Human Papillomavirus
USMLE Step 1 trap: Confuses the low-risk wart-causing HPV subtypes (6, 11) with the high-risk oncogenic subtypes (16, 18). HPV types 6 and 11 cause benign genital warts (condylomata acuminata), while types 16 and 18 are high-risk oncogenic strains associated with cervical, oropharyngeal, and anogenital cancers.
Human papillomavirus is a non-enveloped, double-stranded DNA virus that USMLE Step 1 tests from multiple angles, and the oncogenic mechanism is the most consistently misunderstood: HPV doesn't activate oncogenes — it destroys tumor suppressors. E6 degrades p53, eliminating apoptotic signaling. E7 inactivates Rb, releasing E2F and driving unchecked cell cycle progression. Students who describe HPV as 'activating growth genes' will get the mechanism question wrong every time. The low-risk/high-risk split (6, 11 = warts; 16, 18 = cervical and oropharyngeal cancer) and the koilocyte finding on Pap smear round out the high-yield content the exam targets.
The trickiest part of this topic is the oncogenic mechanism. Most students know HPV causes cancer but misremember how. HPV doesn't activate oncogenes like other carcinogens — it works by destroying tumor suppressors. E6 degrades p53 (preventing apoptosis), and E7 inactivates Rb (releasing E2F and driving unchecked cell cycle entry). That mechanistic detail is exactly what USMLE Step 1 passages will test, often in a vignette describing a young woman with cervical dysplasia asking you to explain the molecular basis.

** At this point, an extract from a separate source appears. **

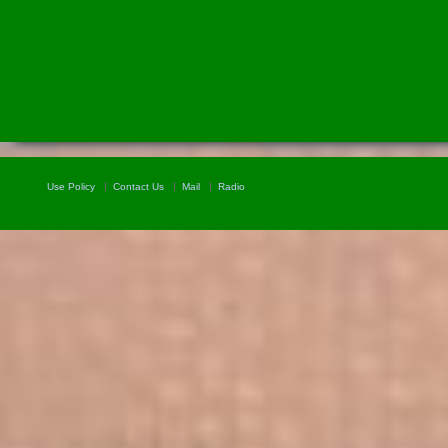
Use Policy
Contact Us
Mail
Radio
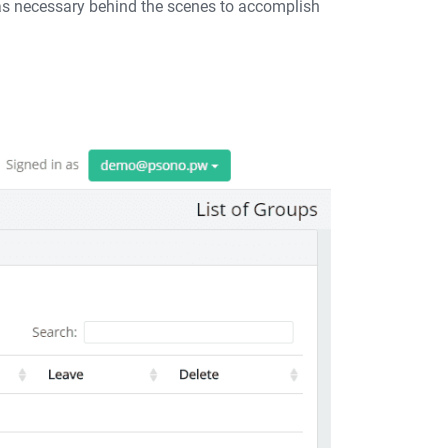
 was necessary behind the scenes to accomplish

Vaccination questions are also high yield and commonly trip students up. The 9-valent Gardasil covers strains 6, 11, 16, 18, 31, 33, 45, 52, and 58 — but it does not cover every oncogenic type, so Pap smear screening remains necessary post-vaccination. Recommended vaccination is ideally at age 11–12 (can start at 9), with catch-up through age 26, and shared decision-making up to age 45. Don't conflate vaccination with elimination of cancer risk.
Common misconceptions
What the exam tests
- Know which HPV subtypes are low-risk (6 and 11, causing genital warts) versus high-risk (16 and 18, causing cervical, oropharyngeal, and anal cancers), and be able to match subtype to clinical presentation in a vignette.
- Understand the molecular mechanism of HPV oncogenesis: E6 inactivates p53 and E7 inactivates Rb, and know what downstream consequences each produces (loss of apoptosis vs. uncontrolled cell cycle entry).
- Recognize koilocytes on cytology as the histologic hallmark of HPV infection and understand how Pap smear, colposcopy, and HPV co-testing fit into the cervical cancer screening algorithm.
- Know the HPV vaccine (9-valent Gardasil), which strains it covers, the recommended age range for vaccination, and — critically — why Pap smear screening must continue even in vaccinated patients.